* _What you will do_
Pictures do not belong in the copy, so please give every entry below again exactly.

Rendered page images

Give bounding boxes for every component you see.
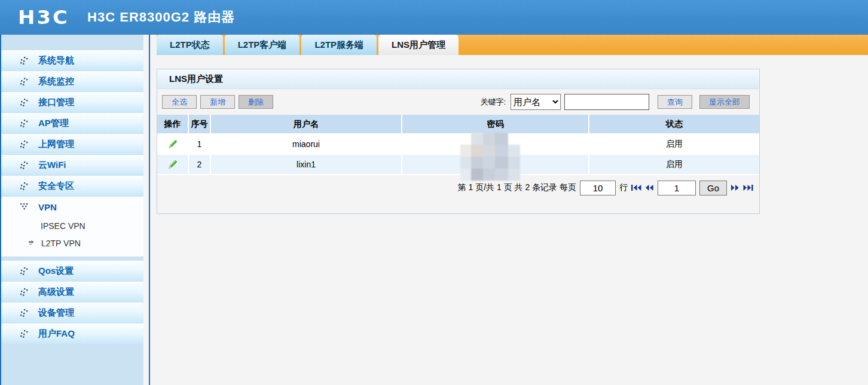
sidebar-item-label: 接口管理: [38, 97, 74, 108]
prev-page-button[interactable]: [645, 184, 654, 191]
column-header-status: 状态: [589, 115, 759, 133]
show-all-button[interactable]: 显示全部: [699, 95, 750, 109]
tab-strip: L2TP状态 L2TP客户端 L2TP服务端 LNS用户管理: [157, 35, 868, 55]
table-header-row: 操作 序号 用户名 密码 状态: [157, 115, 759, 135]
h3c-logo: H3C: [18, 7, 69, 29]
edit-button[interactable]: [157, 155, 189, 174]
app-title: H3C ER8300G2 路由器: [87, 8, 235, 26]
sidebar-item-label: 高级设置: [38, 286, 74, 298]
add-button[interactable]: 新增: [200, 95, 235, 109]
sidebar-group-vpn: VPN IPSEC VPN L2TP VPN: [1, 197, 143, 256]
tab-label: L2TP服务端: [314, 39, 363, 50]
last-page-button[interactable]: [743, 184, 753, 191]
column-header-index: 序号: [189, 115, 211, 133]
tab-l2tp-client[interactable]: L2TP客户端: [225, 35, 300, 55]
sidebar-subitem-label: L2TP VPN: [41, 239, 81, 248]
go-button[interactable]: Go: [699, 181, 727, 195]
dots-icon: [20, 140, 29, 148]
tab-label: LNS用户管理: [392, 39, 445, 50]
panel-toolbar: 全选 新增 删除 关键字: 用户名 查询 显示全部: [157, 89, 759, 115]
tab-lns-user-mgmt[interactable]: LNS用户管理: [378, 35, 459, 55]
dots-icon: [20, 99, 29, 106]
dots-icon: [20, 309, 29, 317]
sidebar-item-cloud-wifi[interactable]: 云WiFi: [1, 155, 143, 175]
sidebar-item-system-nav[interactable]: 系统导航: [1, 50, 143, 71]
sidebar-item-label: VPN: [38, 202, 57, 212]
sidebar-item-label: AP管理: [38, 118, 69, 129]
sidebar-item-label: 系统导航: [38, 55, 74, 66]
tab-l2tp-status[interactable]: L2TP状态: [157, 35, 223, 55]
keyword-label: 关键字:: [480, 97, 506, 108]
table-row: 1 miaorui 启用: [157, 135, 759, 155]
row-password: [402, 155, 589, 174]
next-page-button[interactable]: [731, 184, 739, 191]
sidebar-item-label: 系统监控: [38, 76, 74, 87]
panel-title: LNS用户设置: [157, 69, 759, 89]
tab-label: L2TP客户端: [238, 39, 287, 50]
sidebar-item-label: 用户FAQ: [38, 328, 75, 340]
pencil-icon: [167, 159, 178, 170]
tab-l2tp-server[interactable]: L2TP服务端: [301, 35, 377, 55]
sidebar-item-label: 云WiFi: [38, 160, 66, 171]
column-header-action: 操作: [157, 115, 189, 133]
row-status: 启用: [589, 155, 759, 174]
table-row: 2 lixin1 启用: [157, 155, 759, 175]
pencil-icon: [167, 139, 178, 149]
sidebar-item-label: 设备管理: [38, 307, 74, 319]
dots-icon: [20, 182, 29, 190]
column-header-password: 密码: [402, 115, 589, 133]
tab-label: L2TP状态: [170, 39, 210, 50]
pagination-summary: 第 1 页/共 1 页 共 2 条记录 每页: [458, 182, 576, 193]
content-divider: [149, 35, 150, 385]
row-password: [402, 135, 589, 154]
sidebar-item-ipsec-vpn[interactable]: IPSEC VPN: [1, 217, 143, 234]
sidebar-item-internet-mgmt[interactable]: 上网管理: [1, 134, 143, 154]
dots-icon: [20, 78, 29, 85]
sidebar-item-system-monitor[interactable]: 系统监控: [1, 71, 143, 91]
rows-label: 行: [619, 182, 628, 193]
dots-icon: [20, 330, 29, 338]
pagination-bar: 第 1 页/共 1 页 共 2 条记录 每页 行 Go: [157, 175, 759, 200]
sidebar-subitem-label: IPSEC VPN: [41, 221, 85, 231]
lns-user-table: 操作 序号 用户名 密码 状态 1 miaorui 启用: [157, 115, 759, 175]
row-username: miaorui: [211, 135, 402, 154]
sidebar-item-ap-mgmt[interactable]: AP管理: [1, 113, 143, 133]
select-all-button[interactable]: 全选: [162, 95, 197, 109]
sidebar-item-label: 安全专区: [38, 181, 74, 192]
row-index: 2: [189, 155, 211, 174]
sidebar-item-interface-mgmt[interactable]: 接口管理: [1, 92, 143, 112]
keyword-search-group: 关键字: 用户名 查询 显示全部: [480, 94, 753, 110]
dots-icon: [20, 288, 29, 296]
sidebar-item-user-faq[interactable]: 用户FAQ: [1, 323, 143, 344]
sidebar-item-vpn[interactable]: VPN: [1, 197, 143, 217]
sidebar-item-label: Qos设置: [38, 265, 74, 277]
first-page-button[interactable]: [631, 184, 641, 191]
arrow-marker-icon: [29, 239, 35, 247]
keyword-search-input[interactable]: [564, 94, 649, 110]
sidebar: 系统导航 系统监控 接口管理 AP管理 上网管理 云WiFi 安全专区 VPN …: [1, 35, 143, 385]
dots-expanded-icon: [20, 203, 29, 211]
column-header-username: 用户名: [211, 115, 402, 133]
dots-icon: [20, 267, 29, 275]
keyword-field-select[interactable]: 用户名: [511, 94, 561, 110]
sidebar-item-device-mgmt[interactable]: 设备管理: [1, 302, 143, 323]
row-index: 1: [189, 135, 211, 154]
sidebar-item-l2tp-vpn[interactable]: L2TP VPN: [1, 234, 143, 252]
query-button[interactable]: 查询: [658, 95, 692, 109]
lns-user-panel: LNS用户设置 全选 新增 删除 关键字: 用户名 查询 显示全部 操作 序号 …: [157, 69, 760, 214]
row-username: lixin1: [211, 155, 402, 174]
sidebar-item-qos[interactable]: Qos设置: [1, 261, 143, 281]
dots-icon: [20, 120, 29, 127]
dots-icon: [20, 57, 29, 65]
row-status: 启用: [589, 135, 759, 154]
sidebar-item-security-zone[interactable]: 安全专区: [1, 176, 143, 196]
sidebar-item-advanced[interactable]: 高级设置: [1, 282, 143, 302]
goto-page-input[interactable]: [658, 181, 696, 195]
edit-button[interactable]: [157, 135, 189, 154]
delete-button[interactable]: 删除: [239, 95, 273, 109]
sidebar-item-label: 上网管理: [38, 139, 74, 150]
dots-icon: [20, 161, 29, 169]
tab-bar: L2TP状态 L2TP客户端 L2TP服务端 LNS用户管理: [150, 35, 868, 55]
rows-per-page-input[interactable]: [580, 181, 616, 195]
app-header: H3C H3C ER8300G2 路由器: [0, 0, 868, 35]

* _Finished task_
Give bounding boxes for every component you see.
sidebar-item-label: 接口管理: [38, 97, 74, 108]
prev-page-button[interactable]: [645, 184, 654, 191]
column-header-status: 状态: [589, 115, 759, 133]
show-all-button[interactable]: 显示全部: [699, 95, 750, 109]
tab-strip: L2TP状态 L2TP客户端 L2TP服务端 LNS用户管理: [157, 35, 868, 55]
table-header-row: 操作 序号 用户名 密码 状态: [157, 115, 759, 135]
h3c-logo: H3C: [18, 7, 69, 29]
edit-button[interactable]: [157, 155, 189, 174]
app-title: H3C ER8300G2 路由器: [87, 8, 235, 26]
sidebar-item-label: 高级设置: [38, 286, 74, 298]
add-button[interactable]: 新增: [200, 95, 235, 109]
sidebar-group-vpn: VPN IPSEC VPN L2TP VPN: [1, 197, 143, 256]
tab-label: L2TP服务端: [314, 39, 363, 50]
last-page-button[interactable]: [743, 184, 753, 191]
column-header-index: 序号: [189, 115, 211, 133]
tab-l2tp-client[interactable]: L2TP客户端: [225, 35, 300, 55]
sidebar-subitem-label: L2TP VPN: [41, 239, 81, 248]
go-button[interactable]: Go: [699, 181, 727, 195]
dots-icon: [20, 140, 29, 148]
tab-label: LNS用户管理: [392, 39, 445, 50]
panel-toolbar: 全选 新增 删除 关键字: 用户名 查询 显示全部: [157, 89, 759, 115]
tab-lns-user-mgmt[interactable]: LNS用户管理: [378, 35, 459, 55]
dots-icon: [20, 99, 29, 106]
dots-icon: [20, 309, 29, 317]
sidebar-item-cloud-wifi[interactable]: 云WiFi: [1, 155, 143, 175]
sidebar-item-system-nav[interactable]: 系统导航: [1, 50, 143, 71]
sidebar-item-label: VPN: [38, 202, 57, 212]
sidebar-item-label: AP管理: [38, 118, 69, 129]
sidebar-item-label: 系统导航: [38, 55, 74, 66]
tab-l2tp-status[interactable]: L2TP状态: [157, 35, 223, 55]
keyword-label: 关键字:: [480, 97, 506, 108]
table-row: 1 miaorui 启用: [157, 135, 759, 155]
row-password: [402, 155, 589, 174]
next-page-button[interactable]: [731, 184, 739, 191]
sidebar-item-label: 系统监控: [38, 76, 74, 87]
panel-title: LNS用户设置: [157, 69, 759, 89]
tab-label: L2TP客户端: [238, 39, 287, 50]
sidebar-item-label: 用户FAQ: [38, 328, 75, 340]
pencil-icon: [167, 159, 178, 170]
tab-l2tp-server[interactable]: L2TP服务端: [301, 35, 377, 55]
sidebar-item-label: 云WiFi: [38, 160, 66, 171]
column-header-action: 操作: [157, 115, 189, 133]
row-status: 启用: [589, 155, 759, 174]
table-row: 2 lixin1 启用: [157, 155, 759, 175]
pencil-icon: [167, 139, 178, 149]
sidebar-item-label: 设备管理: [38, 307, 74, 319]
dots-icon: [20, 182, 29, 190]
column-header-password: 密码: [402, 115, 589, 133]
tab-label: L2TP状态: [170, 39, 210, 50]
pagination-summary: 第 1 页/共 1 页 共 2 条记录 每页: [458, 182, 576, 193]
content-divider: [149, 35, 150, 385]
row-password: [402, 135, 589, 154]
sidebar-item-ipsec-vpn[interactable]: IPSEC VPN: [1, 217, 143, 234]
sidebar-item-internet-mgmt[interactable]: 上网管理: [1, 134, 143, 154]
dots-icon: [20, 78, 29, 85]
sidebar-item-system-monitor[interactable]: 系统监控: [1, 71, 143, 91]
rows-label: 行: [619, 182, 628, 193]
dots-icon: [20, 330, 29, 338]
pagination-bar: 第 1 页/共 1 页 共 2 条记录 每页 行 Go: [157, 175, 759, 200]
sidebar-subitem-label: IPSEC VPN: [41, 221, 85, 231]
lns-user-table: 操作 序号 用户名 密码 状态 1 miaorui 启用: [157, 115, 759, 175]
row-username: miaorui: [211, 135, 402, 154]
sidebar-item-ap-mgmt[interactable]: AP管理: [1, 113, 143, 133]
select-all-button[interactable]: 全选: [162, 95, 197, 109]
sidebar-item-label: 安全专区: [38, 181, 74, 192]
row-index: 2: [189, 155, 211, 174]
sidebar-item-interface-mgmt[interactable]: 接口管理: [1, 92, 143, 112]
keyword-search-group: 关键字: 用户名 查询 显示全部: [480, 94, 753, 110]
dots-icon: [20, 288, 29, 296]
sidebar-item-user-faq[interactable]: 用户FAQ: [1, 323, 143, 344]
sidebar-item-vpn[interactable]: VPN: [1, 197, 143, 217]
sidebar-item-label: Qos设置: [38, 265, 74, 277]
first-page-button[interactable]: [631, 184, 641, 191]
arrow-marker-icon: [29, 239, 35, 247]
keyword-search-input[interactable]: [564, 94, 649, 110]
sidebar: 系统导航 系统监控 接口管理 AP管理 上网管理 云WiFi 安全专区 VPN …: [1, 35, 143, 385]
dots-expanded-icon: [20, 203, 29, 211]
column-header-username: 用户名: [211, 115, 402, 133]
dots-icon: [20, 267, 29, 275]
keyword-field-select[interactable]: 用户名: [511, 94, 561, 110]
sidebar-item-device-mgmt[interactable]: 设备管理: [1, 302, 143, 323]
row-index: 1: [189, 135, 211, 154]
sidebar-item-l2tp-vpn[interactable]: L2TP VPN: [1, 234, 143, 252]
query-button[interactable]: 查询: [658, 95, 692, 109]
lns-user-panel: LNS用户设置 全选 新增 删除 关键字: 用户名 查询 显示全部 操作 序号 …: [157, 69, 760, 214]
row-username: lixin1: [211, 155, 402, 174]
sidebar-item-qos[interactable]: Qos设置: [1, 261, 143, 281]
dots-icon: [20, 120, 29, 127]
dots-icon: [20, 57, 29, 65]
row-status: 启用: [589, 135, 759, 154]
sidebar-item-security-zone[interactable]: 安全专区: [1, 176, 143, 196]
sidebar-item-advanced[interactable]: 高级设置: [1, 282, 143, 302]
goto-page-input[interactable]: [658, 181, 696, 195]
edit-button[interactable]: [157, 135, 189, 154]
delete-button[interactable]: 删除: [239, 95, 273, 109]
sidebar-item-label: 上网管理: [38, 139, 74, 150]
dots-icon: [20, 161, 29, 169]
tab-bar: L2TP状态 L2TP客户端 L2TP服务端 LNS用户管理: [150, 35, 868, 55]
rows-per-page-input[interactable]: [580, 181, 616, 195]
app-header: H3C H3C ER8300G2 路由器: [0, 0, 868, 35]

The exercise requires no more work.